Among all the variables that impact a boat’s top-end, weight is one of the most significant. That’s why builders split hairs to shave every pound possible from a boat, and it’s why you should too, if you want to maximize speed.
Let’s start off by recognizing that we all tend to load down our boats with a bunch of gear we think we need. But, just how much of it do we actually use on a regular basis? Do you really need to carry that second anchor? The box of bucktails you haven’t used since the 1990s? That extra case of chilled beverages? All that stuff adds up.
Now, consider some “fixed” poundage, which most boaters never even think about. Bottom paint, for example. A coat of bottom paint usually shaves about one mph off a 20-something boat’s top-end. Contrary to popular belief it’s not because the paint has a rougher surface than fiberglass—it’s because of the added weight. Or, consider seating. If two of you are going fishing and your boat has four pedestal-mounted seats, those two extra seats are hitting you with a weight penalty for no reason.
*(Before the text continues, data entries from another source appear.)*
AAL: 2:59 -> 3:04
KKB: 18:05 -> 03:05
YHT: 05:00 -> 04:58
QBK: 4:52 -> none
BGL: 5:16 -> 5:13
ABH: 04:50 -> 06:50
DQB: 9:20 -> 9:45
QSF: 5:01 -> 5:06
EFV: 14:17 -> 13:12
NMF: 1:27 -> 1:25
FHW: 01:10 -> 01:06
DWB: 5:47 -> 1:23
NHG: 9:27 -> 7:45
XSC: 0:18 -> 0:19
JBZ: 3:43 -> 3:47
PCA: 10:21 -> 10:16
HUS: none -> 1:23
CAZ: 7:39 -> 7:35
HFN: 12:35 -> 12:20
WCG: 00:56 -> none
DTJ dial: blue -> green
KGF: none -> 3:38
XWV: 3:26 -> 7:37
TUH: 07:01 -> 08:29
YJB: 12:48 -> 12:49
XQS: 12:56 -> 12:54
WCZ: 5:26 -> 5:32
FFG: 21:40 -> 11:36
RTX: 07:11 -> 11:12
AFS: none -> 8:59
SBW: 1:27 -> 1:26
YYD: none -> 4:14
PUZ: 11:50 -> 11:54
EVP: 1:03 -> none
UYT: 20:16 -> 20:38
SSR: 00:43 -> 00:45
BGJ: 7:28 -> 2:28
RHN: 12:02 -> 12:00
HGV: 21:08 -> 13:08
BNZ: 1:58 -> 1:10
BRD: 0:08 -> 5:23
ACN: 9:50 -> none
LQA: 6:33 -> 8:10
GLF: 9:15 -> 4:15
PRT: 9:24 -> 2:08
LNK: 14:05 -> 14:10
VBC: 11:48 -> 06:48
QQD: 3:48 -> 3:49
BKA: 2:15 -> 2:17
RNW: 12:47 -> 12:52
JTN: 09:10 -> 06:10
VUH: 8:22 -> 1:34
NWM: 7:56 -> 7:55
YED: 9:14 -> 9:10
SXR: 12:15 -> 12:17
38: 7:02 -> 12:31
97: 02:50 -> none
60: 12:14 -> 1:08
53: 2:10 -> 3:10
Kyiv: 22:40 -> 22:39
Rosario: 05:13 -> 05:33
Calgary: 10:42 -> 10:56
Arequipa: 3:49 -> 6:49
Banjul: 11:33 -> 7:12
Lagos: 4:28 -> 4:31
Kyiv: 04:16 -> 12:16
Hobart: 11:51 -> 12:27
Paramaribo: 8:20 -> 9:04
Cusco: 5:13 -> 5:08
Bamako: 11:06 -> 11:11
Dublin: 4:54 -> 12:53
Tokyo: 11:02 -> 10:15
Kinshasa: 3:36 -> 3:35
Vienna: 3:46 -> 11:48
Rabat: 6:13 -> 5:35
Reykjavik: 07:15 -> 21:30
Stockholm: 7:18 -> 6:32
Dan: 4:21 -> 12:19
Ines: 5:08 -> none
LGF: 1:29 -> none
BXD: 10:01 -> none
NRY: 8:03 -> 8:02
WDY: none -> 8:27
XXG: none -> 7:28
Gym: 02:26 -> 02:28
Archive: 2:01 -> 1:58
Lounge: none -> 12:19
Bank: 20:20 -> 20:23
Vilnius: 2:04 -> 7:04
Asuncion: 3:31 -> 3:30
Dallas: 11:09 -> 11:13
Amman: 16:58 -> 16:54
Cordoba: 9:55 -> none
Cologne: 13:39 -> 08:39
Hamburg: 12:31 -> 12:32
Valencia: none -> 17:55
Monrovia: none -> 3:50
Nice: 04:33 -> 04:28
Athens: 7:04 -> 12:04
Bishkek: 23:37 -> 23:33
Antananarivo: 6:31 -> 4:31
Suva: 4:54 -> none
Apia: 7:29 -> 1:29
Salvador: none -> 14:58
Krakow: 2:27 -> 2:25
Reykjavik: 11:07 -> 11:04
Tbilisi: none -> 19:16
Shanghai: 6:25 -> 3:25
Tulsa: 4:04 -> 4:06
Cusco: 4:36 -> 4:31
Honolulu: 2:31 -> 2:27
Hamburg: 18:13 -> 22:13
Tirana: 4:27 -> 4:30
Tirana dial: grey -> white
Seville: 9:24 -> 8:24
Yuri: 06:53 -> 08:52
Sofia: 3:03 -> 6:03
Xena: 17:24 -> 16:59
Finally, remember to account for “wet” weight. Things like full water and waste tanks, or livewells, may or may not be necessary depending on how and where you use your boat. If they aren’t, minimizing tankage can save gobs of weight. Remember, water weighs in at around eight pounds per gallon and fuel at around six pounds per gallon. That may not sound like such a big deal, but think about it. A full 20-gallon livewell adds a whopping 160 pounds to your boat’s weight.
Now add up all of the above, and subtract it from your boat. You could easily shed 200 pounds or more—and in doing so, gain at least a mph or two at top-end.
2. Prop Pitch
Propeller pitch is, to a large degree, what determines the maximum rpm your engine will turn. Before we dig into the why and what to do about it, let’s make sure everyone’s on the same page and understands exactly what pitch is—the theoretical distance a propeller would move forward with one rotation, if there were no slippage.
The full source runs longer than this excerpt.